Cosilencing of MPK1 and MPK2 attenuates wound-induced MPK1/2 activity and PI-II synthesis. (A) 35S::prosys plants were infiltrated with either pTRV-MPK1/2 or -GFP (Control). Six weeks later, leaves were wounded and analyzed by immunocomplex kinase assays 0 and 10 min after wounding by using specific antibodies against MPK1 and MPK2. Signals represent phosphorylated myelin basic protein, an artificial MAPK substrate. Representative plants (–3) are shown. (B) 35S::prosys plants from independent experiments were analyzed for MPK1 (n = 9), MPK2 (n = 9), and MPK3 (n = 5) mRNA levels by sqRT-PCR, for wound-induced MPK1 (n = 5), and MPK2 (n = 4) activity by immunocomplex kinase assays, and for PI-II protein levels by RIDA (n = 9). The levels in VIGS plants (mean ± SD) were expressed as percentages of the mean levels in control plants which were defined as 100%.

Fig. 2.

Cosilencing of MPK1 and MPK2 attenuates expression of late systemin-induced wound response genes. 35S::prosys plants were infiltrated with pTRV-MPK1/2 and -GFP (Control). Five weeks later, transcript levels of Actin (internal control), the late genes PI-I and PI-II and the early genes AOS2, LoxD, and AOC were assessed by sqRT-PCR in leaf tissue. Ethidium bromide-stained agarose gels containing RT-PCR products are shown (colors inverted). The experiments are representative of 10 plants from three independent experiments for the late genes and of six plants from three independent experiments for the early genes.

Fig. 3.

Cosilencing of MPK1 and MPK2 attenuates JA biosynthesis. (A) 35S::prosys plants were infiltrated with pTRV-MPK1/2 or -GFP (Control). Four weeks later, leaves were wounded, and JA levels were measured in unwounded and wounded leaves 1 hr later. The bars represent the mean ± SD in 10 plants from three independent experiments. (B) 35S::prosys plants were infiltrated with pTRV-MPK1/2 or -GFP (Control). Four weeks later, plants were exposed to MeJA vapor (open bars) or to the solvent ethanol (filled bars) in a closed environment for 12 hr. Twenty-four hours after the start of the experiment, PI-II protein levels in leaves were measured by RIDA. The bars represent mean ± SD (n ≥ 18; three independent experiments).

Fig. 4.

VIGS of individual MPKs attenuates systemin-induced late gene expression. 35S::prosys plants were infiltrated with pTRV-MPK1 (A and B), -MPK2 (C and D), -MPK3 (E–G), or -GFP (Control, A–G).

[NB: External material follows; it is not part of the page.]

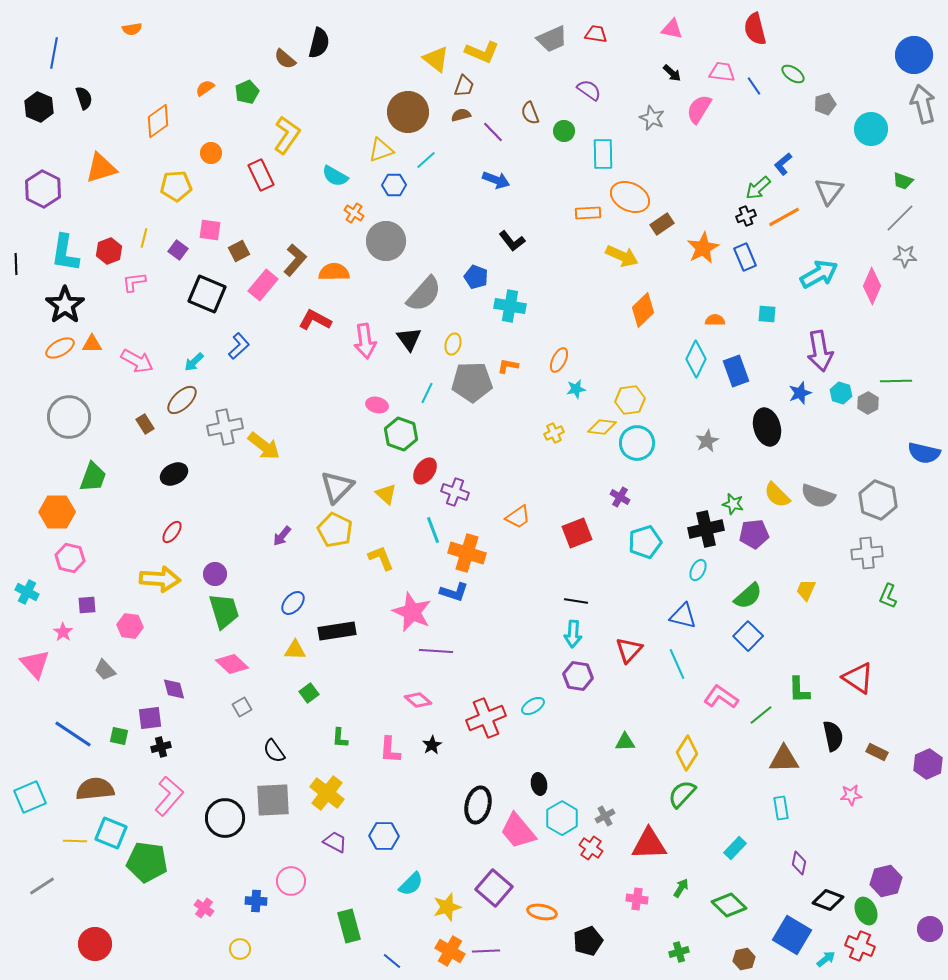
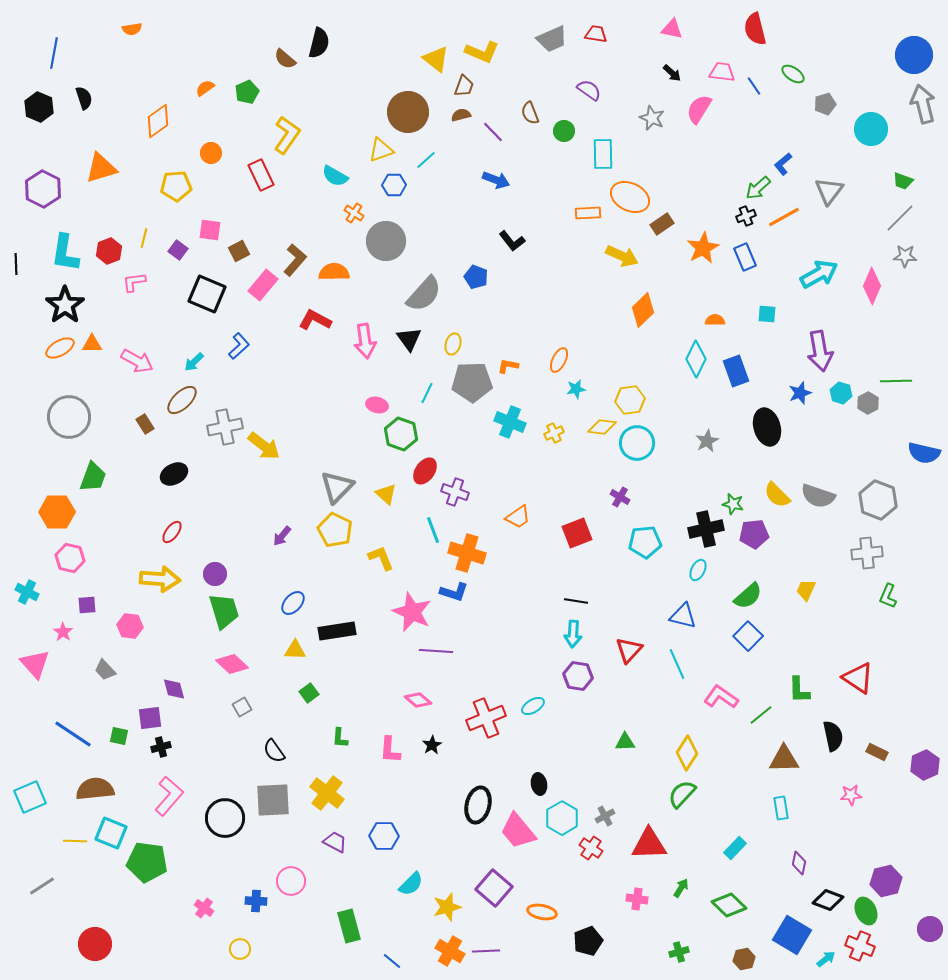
cyan cross at (510, 306): moved 116 px down; rotated 12 degrees clockwise
cyan pentagon at (645, 542): rotated 12 degrees clockwise
purple hexagon at (928, 764): moved 3 px left, 1 px down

Four weeks later, MPK, PI-I, and PI-II transcript levels and PI-II protein levels were determined in leaf tissue by sqRT-PCR and RIDAs, respectively. (A, C, and E) MPK, PI, and Actin transcript levels. Ethidium bromide-stained agarose gels of PCR products are shown (colors inverted). (B, D, and F) MPK transcript levels and PI-II protein levels. The levels in VIGS plants (mean ± SD) (open bars) were expressed as percentages of the mean levels in control plants (filled bars), which were defined as 100% (n ≥ 5; ≥ 2 independent experiments; mean PI-II in controls of B, D, and F: 78 ± 15, 61 ± 16, and 75 ± 14 μg/ml leaf juice, respectively). (G) Ethidium bromide-stained agarose gels of PCR products corresponding to the early genes AOS, AOC, and LoxD, and to the late genes PI-I and PI-II in pTRV-MPK3- and pTRV-GFP-infiltrated control plants (n = 8; four independent experiments).

Fig. 5.

M. sexta herbivory activates MPKs, and cosilencing of MPK1 and MPK2 reduces systemin-mediated resistance to M. sexta larvae. (A) M. sexta larvae were allowed to consume one-half of the terminal leaflet of the lower leaf of two-leaf stage WT tomato seedlings. Ten minutes after onset of feeding (M. sexta), the wounded (local) and unwounded (systemic) leaf and leaves of unwounded control plants (unt) were assayed for MPK1, MPK2, and MPK3 activity by an immunocomplex kinase assay. Phosphorylated myelin basic protein is shown. The experiment is representative of three similar experiments. (B) 35S::prosys plants were infiltrated with pTRV-MPK1/2 and -GFP (Control). Four weeks later, each plant was exposed to one M. sexta larva for 11 days. Leaf damage (Upper; 12 representative plants are shown) and larval size (Lower) were documented photographically. An additional experiment generated similar results (not shown).